The snmpd.conf file shows:
– trapsink destination (127.0.0.1, localhost) and community string (public).
– the ro and rw communities are set to ‘public 127.0.0.1’
In general it is advised to change the community strings to something unique to avoid being easy guessable. However, in this case there’s also a network description following the ro and rw community, which is: 127.0.0.1. This means snmp access is restricted to localhost.
This can be verified by running snmpwalk from another machine:

$ snmpwalk -v 2c -c public 311.1.1.1
Timeout: No Response from 311.1.1.1

This means there is no way to communicate to the snmp daemon from outside of the machine. We can see from the snmp daemon configuration file that access to the snmp deamon is limited to localhost.

It seems the LSI megaraid snmp agent works together with snmpd:

root      33443      1  0 03:14 ?        00:01:01 /usr/sbin/lsi_mrdsnmpagent -c /etc/snmp/snmpd.conf
root      33454  33443  0 03:14 ?        00:00:00 /usr/sbin/lsi_mrdsnmpagent -c /etc/snmp/snmpd.conf

Obviously it reads the snmpd.conf (-c /etc/snmp/snmpd.conf as seen above), but it has got a configuration file of its own. This configuration file of ‘lsi_mrdsnmpagent’ process can be seen when looking at the files inside the sas_snmp rpm package (rpm -ql sas_snmp), but the main evidence it is using the file can be derived from looking at the open file descriptors of the lsi_mrdsnmpagent process:

# ls -ls /proc/$(pgrep -f lsi_mrdsnmpagent | head -1)/fd
total 0
0 lr-x------. 1 root root 64 Oct 26 03:14 0 -> /dev/null
0 lr-x------. 1 root root 64 Oct 26 03:14 1 -> /etc/lsi_mrdsnmp/sas/sas_TrapDestination.conf
0 l-wx------. 1 root root 64 Oct 26 03:14 2 -> /var/log/cellos/cron_daily_cellos.stderr (deleted)
0 lrwx------. 1 root root 64 Oct 26 03:14 3 -> socket:[2923149143]
0 l-wx------. 1 root root 64 Oct 26 03:14 4 -> /var/log/cellos/cellos.log (deleted)
0 l-wx------. 1 root root 64 Oct 26 03:14 5 -> /var/log/cellos/cellos.trc (deleted)
0 lr-x------. 1 root root 64 Oct 26 03:14 6 -> /etc/snmp/snmpd.conf
0 lr-x------. 1 root root 64 Oct 26 03:14 7 -> /etc/redhat-release
0 lr-x------. 1 root root 64 Oct 26 03:14 8 -> /dev/megaraid_sas_ioctl_node
0 lr-x------. 1 root root 64 Oct 26 03:14 9 -> pipe:[2919419375]

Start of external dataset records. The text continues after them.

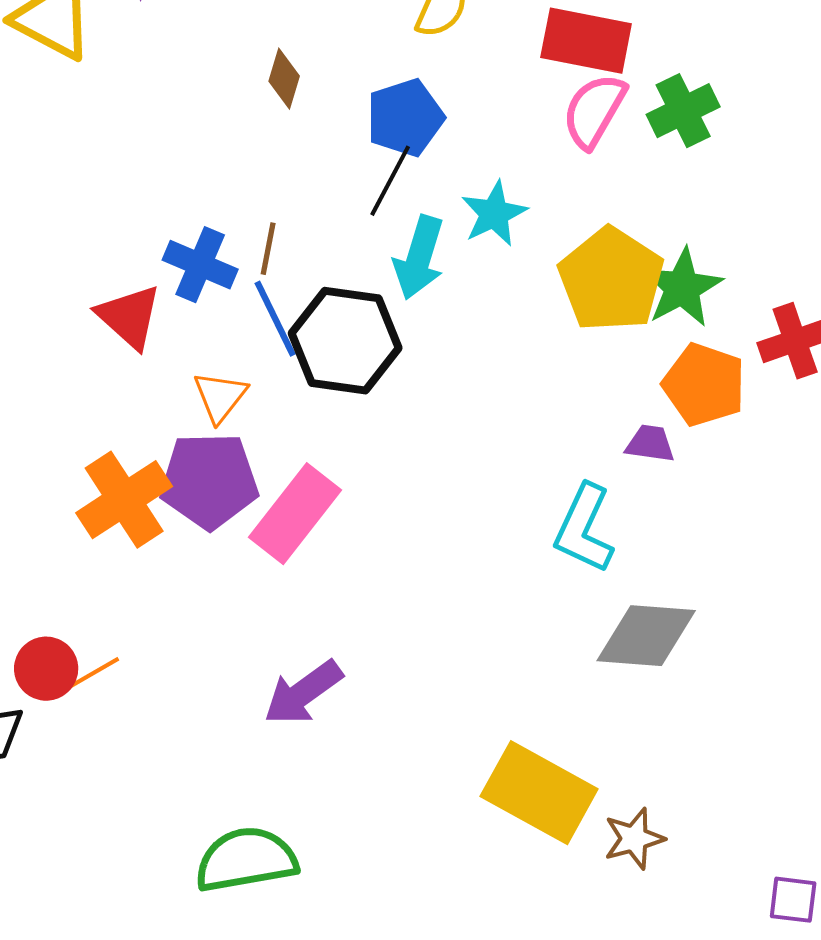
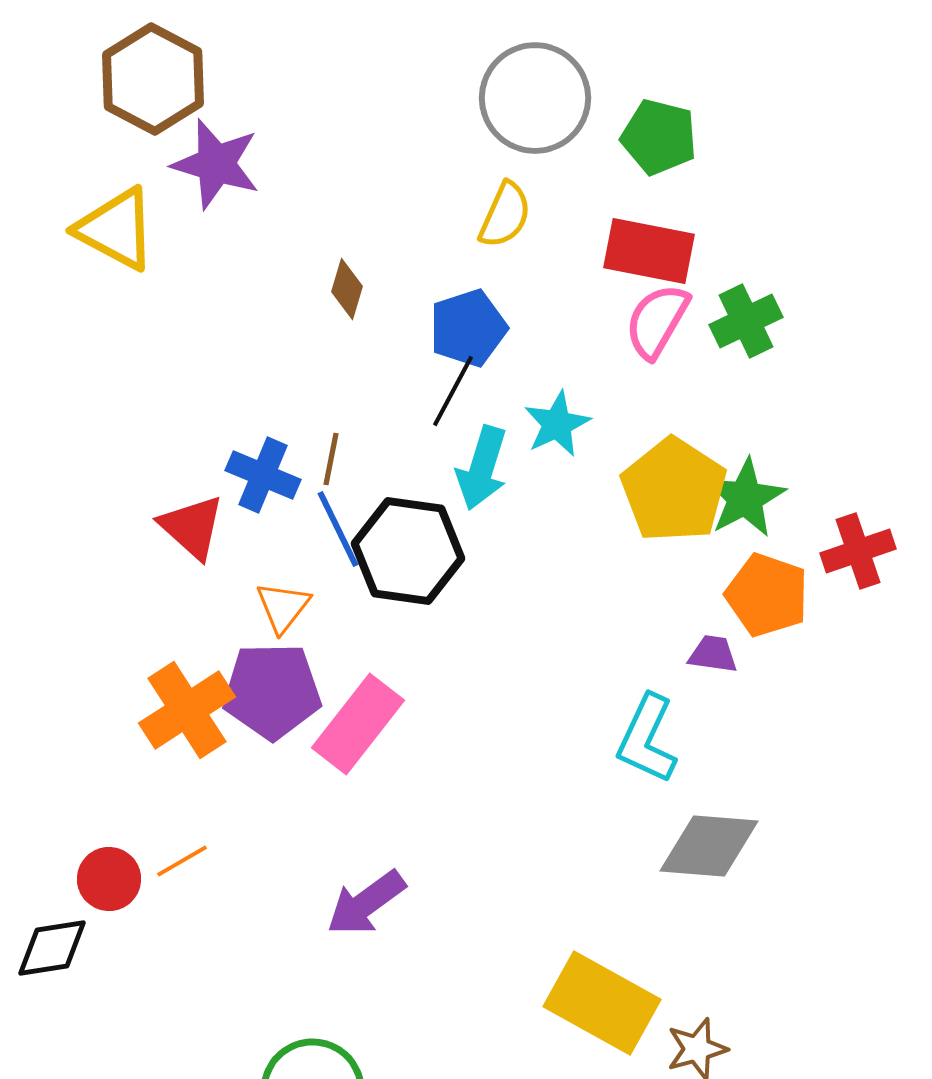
orange line: (94, 673) -> (182, 861), moved

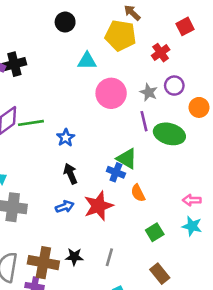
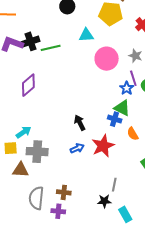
green line: (31, 123) -> (51, 48), moved
blue star: (66, 138) -> (127, 88), moved
black star: (74, 257) -> (104, 201), moved
brown cross: (43, 263) -> (64, 192), size x0.6

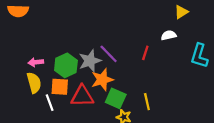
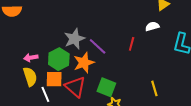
gray star: (90, 61) -> (74, 39), moved
orange star: (102, 80) -> (84, 63), moved
red triangle: (82, 96) -> (75, 87), turned 45
yellow line: (147, 102) -> (154, 88), moved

Line 4 shows ‘/etc/lsi_mrdsnmp/sas/sas_TrapDestination.conf’! Let’s look inside that configuration file:

# cat /etc/lsi_mrdsnmp/sas/sas_TrapDestination.conf
#################################################
# Agent Service needs the IP addresses to sent trap
# The trap destination may be specified in this file or
# using snmpd.conf file. Following indicators can be set
# on "TrapDestInd" to instruct the agent to pick the IPs
# as the destination.
# 1 - IPs only from snmpd.conf
# 2 - IPs from this file only
# 3 - IPs from both the files
#################################################
TrapDestInd 3
#############Trap Destination IP##################
# Add port no after IP address with no space after
# colon to send the SNMP trap message to custom port.
# Community is to be mentioned after IP. If no community
# is mentioned, default SNMP community 'public' shall be
# used. 'trapcommunity' token is also used in snmpd.conf.
# Alternatively, you can also use trapsink command
# in snmpd.conf to send the SNMP trap message to
# custom port, else default SNMP trap port '162' shall
# be used.
127.0.0.1	public
# 145.147.201.88:1234	public
# 145.146.180.20:3061	testComm
127.0.0.1:8162 public

It is a configuration file that works alongside the snmpd.conf configuration. What is important to see, is ‘TrapDestInd’, which is set at ‘3’, which means that traps are send to trap destinations set in the snmpd.conf file AND set in the sas_TrapDestionation.conf file. Two traps are defined in the file, 127.0.0.1 with community string public, which means it sends a trap to udp port 161 (at which the snmpd process is listening, as we saw earlier in the open ports list), but the most interesting thing here is there’s also a trap send to 127.0.0.1 at port 8162. That is a port number I do not know from the top of my head!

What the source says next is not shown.